- Film poster
- Directed by: John Ainsworth (credited as Jean Christophe)
- Written by: John Ainsworth Richard Aubrey
- Produced by: Clive Sharp
- Starring: Dale Robertson Luciana Paluzzi Guy Deghy
- Cinematography: Branko Ivatovic
- Music by: Various
- Production companies: Avala Film United Screen Arts
- Release date: 1966;
- Running time: 80 minutes 74 minutes (DVD)
- Countries: United Kingdom Italy Yugoslavia United States
- Language: English

= The One Eyed Soldiers =

1966 film by Jean Christophe

The One Eyed Soldiers is a 1966 United Kingdom/Yugoslavian/Italian/United States international co-production crime film shot in Yugoslavia that was directed and co-written by John Ainsworth under the name of Jean Christophe. The film, shot in Ultrascope starred and was co-produced by Dale Robertson for his United Screen Arts company that released the film in the USA as a double feature with Secret Agent Super Dragon.

==Plot==
A United Nations diplomat is murdered by being thrown off a building in a European nation.
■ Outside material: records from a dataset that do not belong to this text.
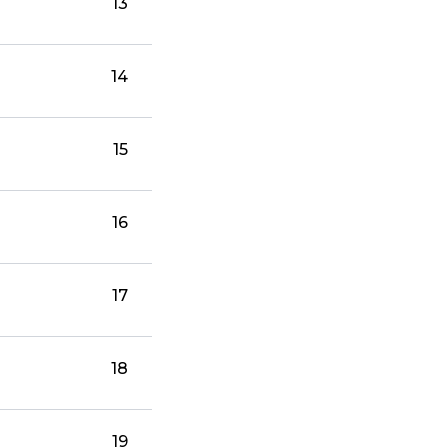
13
14
15
16
17
18
19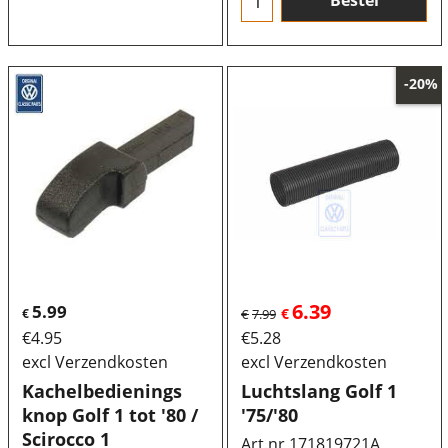
Bestel
-20%
6.39
5.99
€
€
€
7.99
€
4.95
€
5.28
excl Verzendkosten
excl Verzendkosten
Kachelbedienings
Luchtslang Golf 1
knop Golf 1 tot '80 /
'75/'80
Scirocco 1
Art.nr 171819721A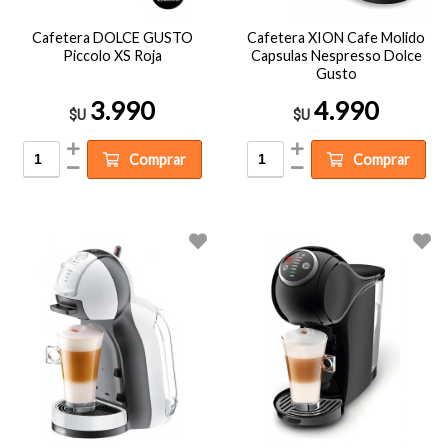
Cafetera DOLCE GUSTO
Cafetera XION Cafe Molido
Piccolo XS Roja
Capsulas Nespresso Dolce
Gusto
3.990
4.990
$U
$U
Comprar
Comprar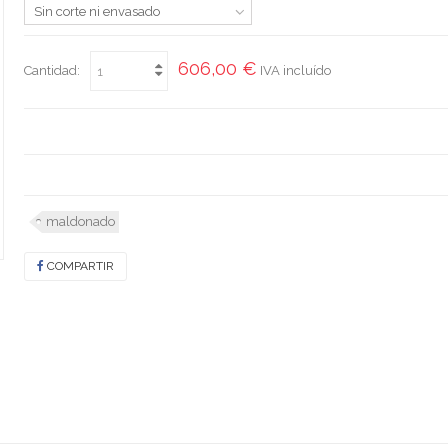
Sin corte ni envasado
606,00 €
Cantidad:
IVA incluído
maldonado
COMPARTIR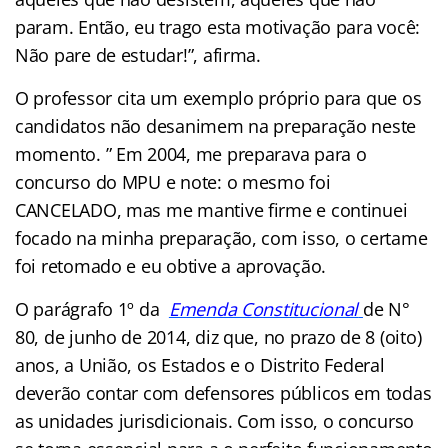
param. Então, eu trago esta motivação para você:
Não pare de estudar!”, afirma.
O professor cita um exemplo próprio para que os
candidatos não desanimem na preparação neste
momento. ” Em 2004, me preparava para o
concurso do MPU e note: o mesmo foi
CANCELADO, mas me mantive firme e continuei
focado na minha preparação, com isso, o certame
foi retomado e eu obtive a aprovação.
O parágrafo 1º da
Emenda Constitucional
d
e N°
80, de junho de 2014, diz que, no prazo de 8 (oito)
anos, a União, os Estados e o Distrito Federal
deverão contar com defensores públicos em todas
as unidades jurisdicionais. Com isso, o concurso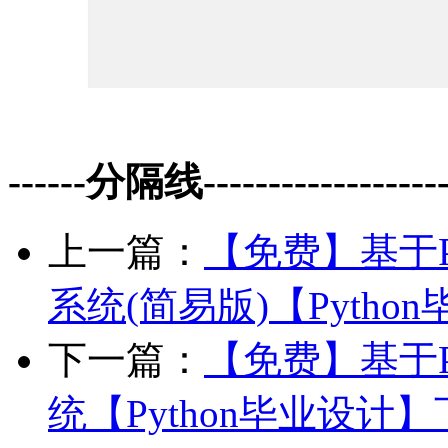
------分隔线--------------------
上一篇：
【免费】基于Py
系统(简易版)【Pytho
下一篇：
【免费】基于Py
统【Python毕业设计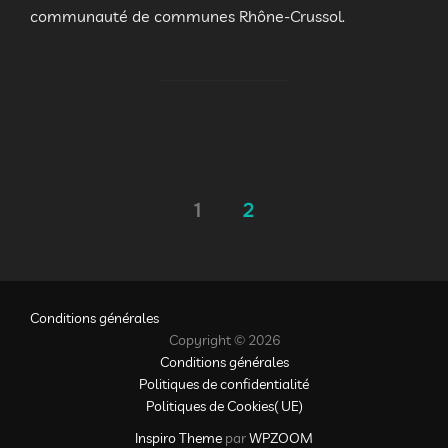
communauté de communes Rhône-Crussol.
Pagination
1
2
des
publications
Conditions générales
Copyright © 2026
Conditions générales
Politiques de confidentialité
Politiques de Cookies( UE)
Inspiro Theme
par
WPZOOM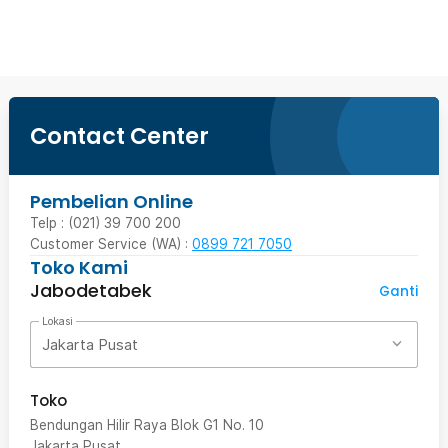
Beli Sekarang
Contact Center
Pembelian Online
Telp : (021) 39 700 200
Customer Service (WA) :
0899 721 7050
Toko Kami
Jabodetabek
Ganti
Lokasi
Jakarta Pusat
Toko
Bendungan Hilir Raya Blok G1 No. 10
Jakarta Pusat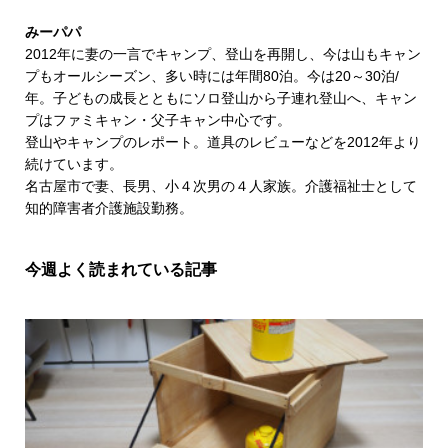
みーパパ
2012年に妻の一言でキャンプ、登山を再開し、今は山もキャン
プもオールシーズン、多い時には年間80泊。今は20～30泊/
年。子どもの成長とともにソロ登山から子連れ登山へ、キャン
プはファミキャン・父子キャン中心です。
登山やキャンプのレポート。道具のレビューなどを2012年より
続けています。
名古屋市で妻、長男、小４次男の４人家族。介護福祉士として
知的障害者介護施設勤務。
今週よく読まれている記事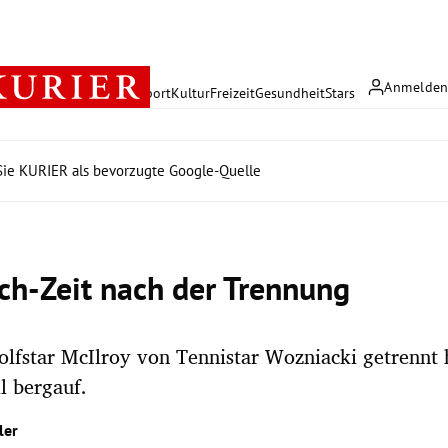
Anmelde
rreich
Politik
Wirtschaft
Sport
Kultur
Freizeit
Gesundheit
Stars
ie KURIER als bevorzugte Google-Quelle
ch-Zeit nach der Trennung
Golfstar McIlroy von Tennistar Wozniacki getrennt h
il bergauf.
ler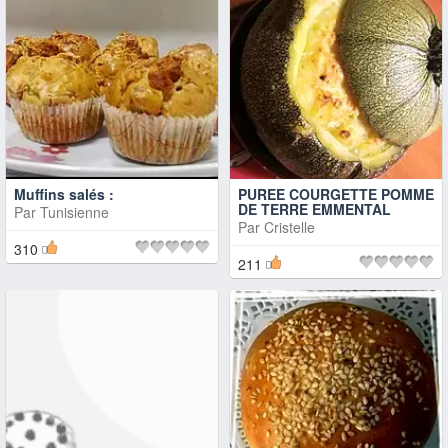
Muffins salés :
PUREE COURGETTE POMME
DE TERRE EMMENTAL
Par
Tunisienne
Par
Cristelle
310
211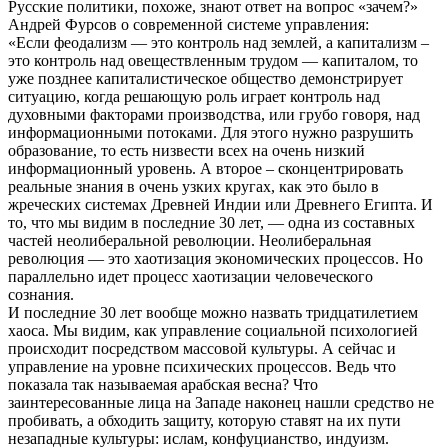
Русские политики, похоже, знают ответ на вопрос «зачем?»
Андрей Фурсов о современной системе управления:
«Если феодализм — это контроль над землей, а капитализм –
это контроль над овеществленным трудом — капиталом, то
уже позднее капиталистическое общество демонстрирует
ситуацию, когда решающую роль играет контроль над
духовными факторами производства, или грубо говоря, над
информационными потоками. Для этого нужно разрушить
образование, то есть низвести всех на очень низкий
информационный уровень. А второе – сконцентрировать
реальные знания в очень узких кругах, как это было в
жреческих системах Древней Индии или Древнего Египта. И
то, что мы видим в последние 30 лет, — одна из составных
частей неолиберальной революции. Неолиберальная
революция — это хаотизация экономических процессов. Но
параллельно идет процесс хаотизации человеческого
сознания.
И последние 30 лет вообще можно назвать тридцатилетием
хаоса. Мы видим, как управление социальной психологией
происходит посредством массовой культуры. А сейчас и
управление на уровне психических процессов. Ведь что
показала так называемая арабская весна? Что
заинтересованные лица на Западе наконец нашли средство не
пробивать, а обходить защиту, которую ставят на их пути
незападные культуры: ислам, конфуцианство, индуизм.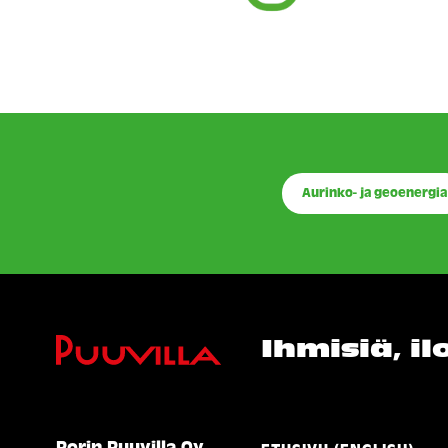
Aurinko- ja geoenergia
Ihmisiä, i
Porin Puuvilla Oy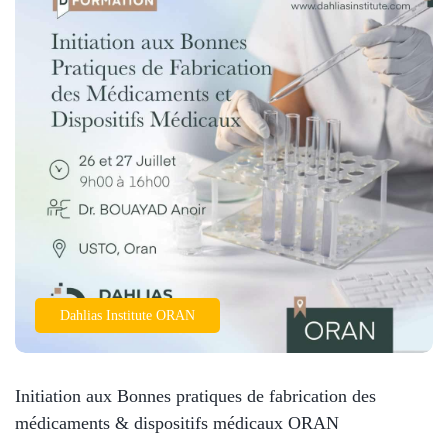
Dahlias Institute ORAN
Initiation aux Bonnes pratiques de fabrication des
médicaments & dispositifs médicaux ORAN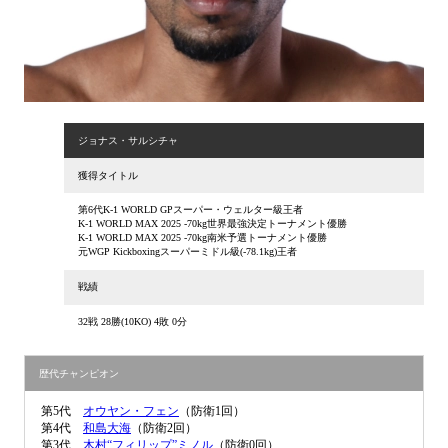
ジョナス・サルシチャ
獲得タイトル
第6代K-1 WORLD GPスーパー・ウェルター級王者
K-1 WORLD MAX 2025 -70kg世界最強決定トーナメント優勝
K-1 WORLD MAX 2025 -70kg南米予選トーナメント優勝
元WGP Kickboxingスーパーミドル級(-78.1kg)王者
戦績
32戦 28勝(10KO) 4敗 0分
歴代チャンピオン
第5代
オウヤン・フェン
（防衛1回）
第4代
和島大海
（防衛2回）
第3代
木村“フィリップ”ミノル
（防衛0回）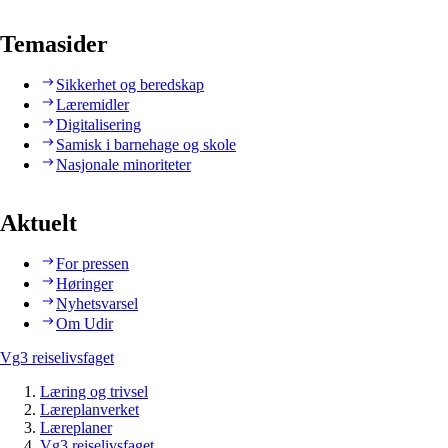
Temasider
Sikkerhet og beredskap
Læremidler
Digitalisering
Samisk i barnehage og skole
Nasjonale minoriteter
Aktuelt
For pressen
Høringer
Nyhetsvarsel
Om Udir
Vg3 reiselivsfaget
Læring og trivsel
Læreplanverket
Læreplaner
Vg3 reiselivsfaget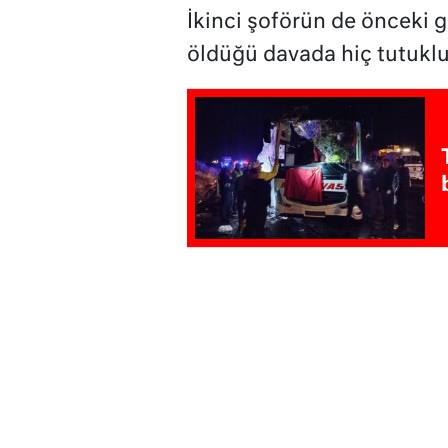
İkinci şoförün de önceki g
öldüğü davada hiç tutuklu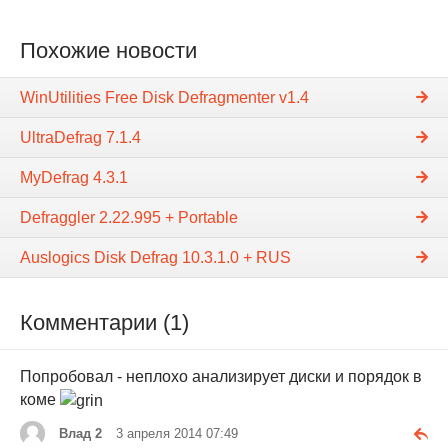
Похожие новости
WinUtilities Free Disk Defragmenter v1.4
UltraDefrag 7.1.4
MyDefrag 4.3.1
Defraggler 2.22.995 + Portable
Auslogics Disk Defrag 10.3.1.0 + RUS
Комментарии (1)
Попробовал - неплохо анализирует диски и порядок в
коме
Влад 2
3 апреля 2014 07:49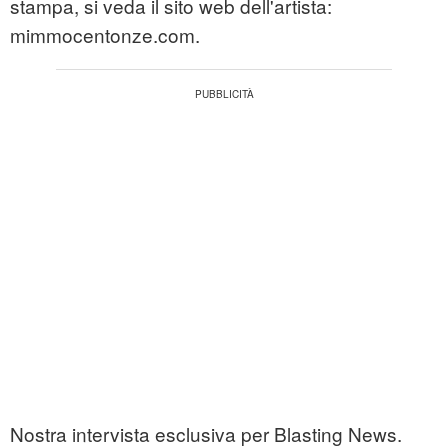
stampa, si veda il sito web dell'artista:
mimmocentonze.com.
Nostra intervista esclusiva per Blasting News.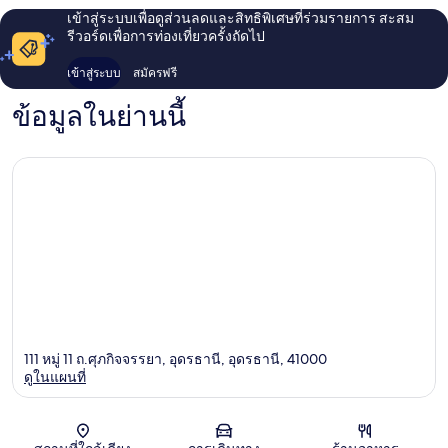
เข้าสู่ระบบเพื่อดูส่วนลดและสิทธิพิเศษที่ร่วมรายการ สะสม
รีวอร์ดเพื่อการท่องเที่ยวครั้งถัดไป
เข้าสู่ระบบ
สมัครฟรี
ข้อมูลในย่านนี้
111 หมู่ 11 ถ.ศุภกิจจรรยา, อุดรธานี, อุดรธานี, 41000
ดูในแผนที่
แผนที่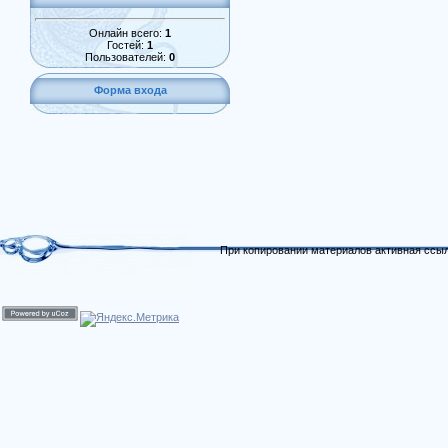
Онлайн всего:
1
Гостей:
1
Пользователей:
0
Форма входа
При копировании материалов активная ссыл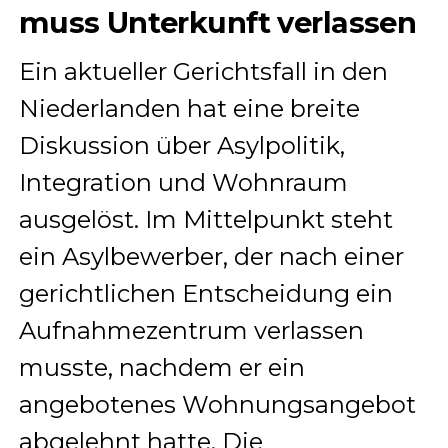
muss Unterkunft verlassen
Ein aktueller Gerichtsfall in den
Niederlanden hat eine breite
Diskussion über Asylpolitik,
Integration und Wohnraum
ausgelöst. Im Mittelpunkt steht
ein Asylbewerber, der nach einer
gerichtlichen Entscheidung ein
Aufnahmezentrum verlassen
musste, nachdem er ein
angebotenes Wohnungsangebot
abgelehnt hatte. Die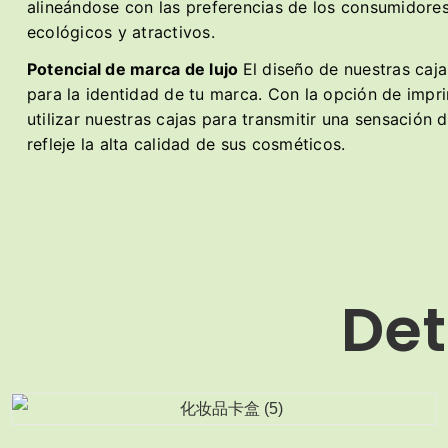
alineándose con las preferencias de los consumidor
ecológicos y atractivos.
Potencial de marca de lujo
El diseño de nuestras caja
para la identidad de tu marca. Con la opción de impri
utilizar nuestras cajas para transmitir una sensación 
refleje la alta calidad de sus cosméticos.
Det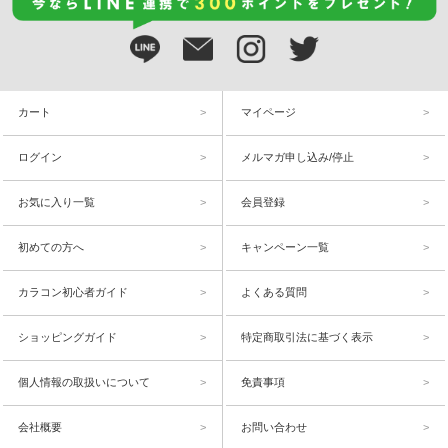
カート
マイページ
ログイン
メルマガ申し込み/停止
お気に入り一覧
会員登録
初めての方へ
キャンペーン一覧
カラコン初心者ガイド
よくある質問
ショッピングガイド
特定商取引法に基づく表示
個人情報の取扱いについて
免責事項
会社概要
お問い合わせ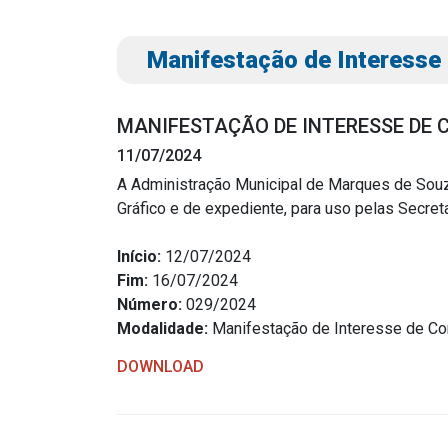
Manifestação de Interesse
MANIFESTAÇÃO DE INTERESSE DE 
11/07/2024
A Administração Municipal de Marques de Souz
Gráfico e de expediente, para uso pelas Secre
Transparência
Outro
Início:
12/07/2024
Portal da Transparência
Download
Fim:
16/07/2024
Radar da Transparência
Número:
029/2024
Notícias
Modalidade:
Manifestação de Interesse de Co
Cespro
Contato
DOWNLOAD
Página Inic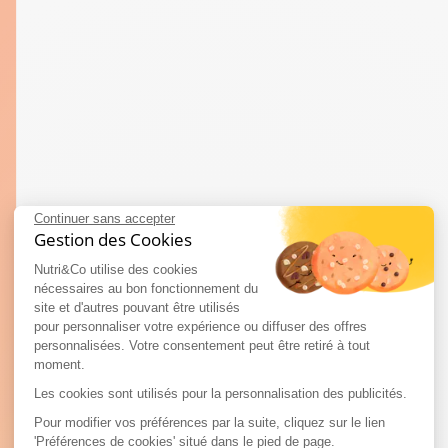
Continuer sans accepter
Gestion des Cookies
Nutri&Co utilise des cookies
nécessaires au bon fonctionnement du
site et d'autres pouvant être utilisés
pour personnaliser votre expérience ou diffuser des offres
personnalisées. Votre consentement peut être retiré à tout
moment.
Les cookies sont utilisés pour la personnalisation des publicités.
Pour modifier vos préférences par la suite, cliquez sur le lien
'Préférences de cookies' situé dans le pied de page.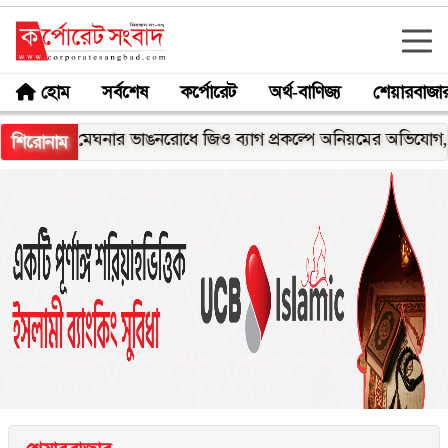
হোম
সর্বশেষ
কর্পোরেট
অর্থ-বাণিজ্য
শেয়ারবাজা
মেঘনার ভাঙনরোধে জিও ব্যাগ প্রকল্পে অনিয়মের অভিযোগ, নদীরকূল
শিরোনাম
His dying words are "the one eyed soldiers." The murder and cryptic message lead to the police, to the diplomat's daughter and American reporter. A criminal syndicate led by a sadistic dwarf and a Sydney Greenstreet type smuggler and his mute assistant battle each other.

== Cast ==
- Dale Robertson as Richard Owen
- Luciana Paluzzi as Gava Berens
- Guy Deghy as Harold Schmidt / Zavo
- Andrew Faulds as Colonel Ferrer
- Mile Avramovic as Antonio Caporelli
 *Mirko Boman as The Mute
- Bozidar Drnic as Dr. Charles Berens
- Dragan Nikolić as Officer
- Dusan Tadic as Bandit
- Milan Bosiljcic as Waiter

==Production==
In 1965 actor Dale Robertson formed his own production company United Screen Arts (USA). On 27 August of that year it was announced that USA announced a three way production deal between their company Yugoslavia's Avala Film and Switzerland to film The One Eyed Soldiers with Robertson and originally Rosanna Schiaffino. The film was budgeted at US$1,700,000

==Soundtrack==
The film featured music from several different European films including Before It's Too Late from Agent 077: From the Orient with Fury.